Kolkata: When on 31 August the Communist Party of India (Marxist), or CPM, organized a huge rally in Kolkata to commemorate the food movement of 1959, it revived an old practice of collecting food from the homes of its supporters in the city for distribution among party workers who had travelled from elsewhere.
It was the CPM’s way of connecting with the people through the 1970s and 1980s, which the party had abandoned in more recent years, perhaps decades. In those days, the CPM couldn’t afford to feed the hundreds of thousands of supporters who came to Kolkata to attend party rallies. So, workers in Kolkata and its vicinity went door-to-door collecting contributions of roti and jaggery.

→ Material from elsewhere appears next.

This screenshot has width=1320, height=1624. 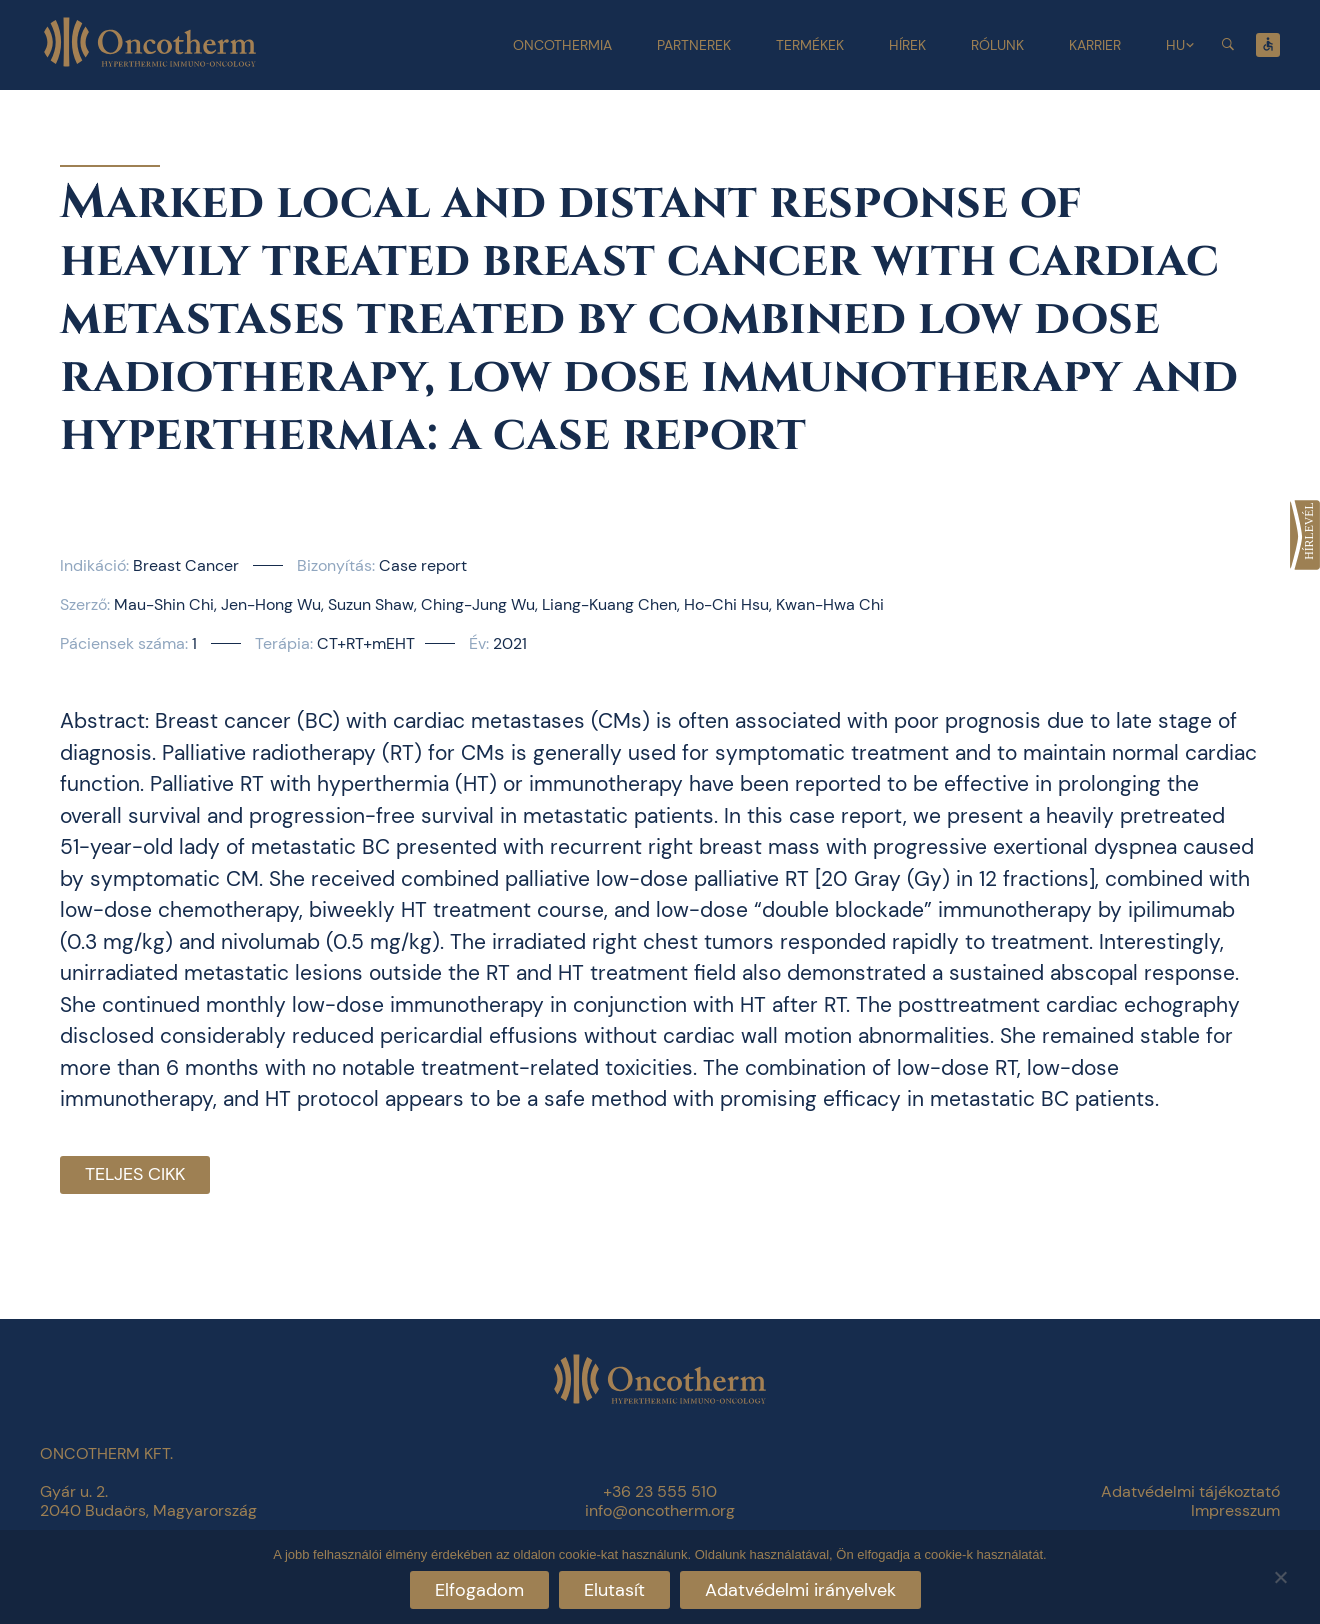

The practice gave the party access to women, otherwise indifferent to politics, and provided an easy way of communicating to them what the party was protesting about or fighting for. But with power came affluent patrons, and the party didn’t have to depend on charity to feed its workers any more. With time, the CPM, which seized power in West Bengal in 1977 and has held on to it since, gave up the practice of collecting food for its workers, in the process losing a way of communicating with supporters.
Politically correct: Biman Bose, a member of the CPM politburo, says that the party has launched a ‘rectification campaign’. Indranil Bhoumik / Mint.
After several poll debacles starting with the panchayat, or village council, elections in 2008 that stretched into the Lok Sabha polls this year, the CPM revived the practice with the aim of rebuilding contact with both people who continue to support the party and those who have distanced themselves from it.
“The response was good,” says Biman Bose, a member of the CPM politburo—the party’s highest decision-making body—and its state secretary for West Bengal. The CPM has launched a “rectification campaign” for party workers ahead of the 82 civic body elections due in 2010 and the crucial assembly elections the year after.
The campaign is aimed at correcting any political, ideological and organizational lapses and reconnecting with people who had become estranged from the party.
Such campaigns are essential for the “health and hygiene” of the party, says Bose. “But because of frequent elections, we were unable to run such campaigns.” The CPM launched a similar campaign some 13 years ago. As a first step, the party is trying to identify from among its 375,000-odd members how many have distanced themselves from day-to-day operations.
“We are trying to understand why they are not taking interest in the party’s work. Is it because of illness or old age? Or is it because they have moved away? Based on that understanding, we will decide what to do with these people,” Bose said in an interview.
In a communiqué to its members released after the state secretariat meeting in August, the CPM said that “in some cases (areas), 25-40% of party members are inactive”, including some “key leaders”. A large section of party workers have distanced themselves from the “core programmes and ideology” of the CPM, the note said, adding that the CPM needs to launch a “reorientation programme” for its workers.
Party workers have been told that they should eschew links with businessmen, especially real estate developers and construction equipment suppliers, says Bose. The August communiqué said a section of party workers, though not large, had exploited their links with the party to build businesses at the cost of the CPM’s credibility.
“We have noticed that a section of party members were using their clout for personal gains… Maybe they were doing it for their livelihood,” says Shyamal Chakraborty, a CPM state secretariat member. “But it goes against our party’s norms, and we will not tolerate this.”
Under a back-to-basics reform programme, party workers have been advised not to lead processions on motorcycles brandishing CPM flags because motorcycles do not fit the party’s image—they are seen as a symbol of aggression. “Motorcycles just aren’t needed,” says Bose. “If it’s a procession, you are expected to walk. Why should it be led by motorcycles?”
Party workers have also been told not to interfere in private disputes. For instance, they have been instructed not to take sides in fights between landlords and tenants. “Why should we get involved? The courts should deal with these problems.” But it may be a case of too little, too late. The August note to CPM members says a large section of the party is depressed after the Trinamool Congress-Congress combine won 25 of the 42 parliamentary seats in the state in the April-May general election. “People wanted to teach us a lesson,” admits Bose. “But some are already saying this was too much.”
The Left parties came to power in 1977 because of their dedication to ideology, says Abhirup Sarkar, professor of economics at Kolkata’s Indian Statistical Institute. “But over the years, it has lost that image, and it might be too late for a rectification programme.”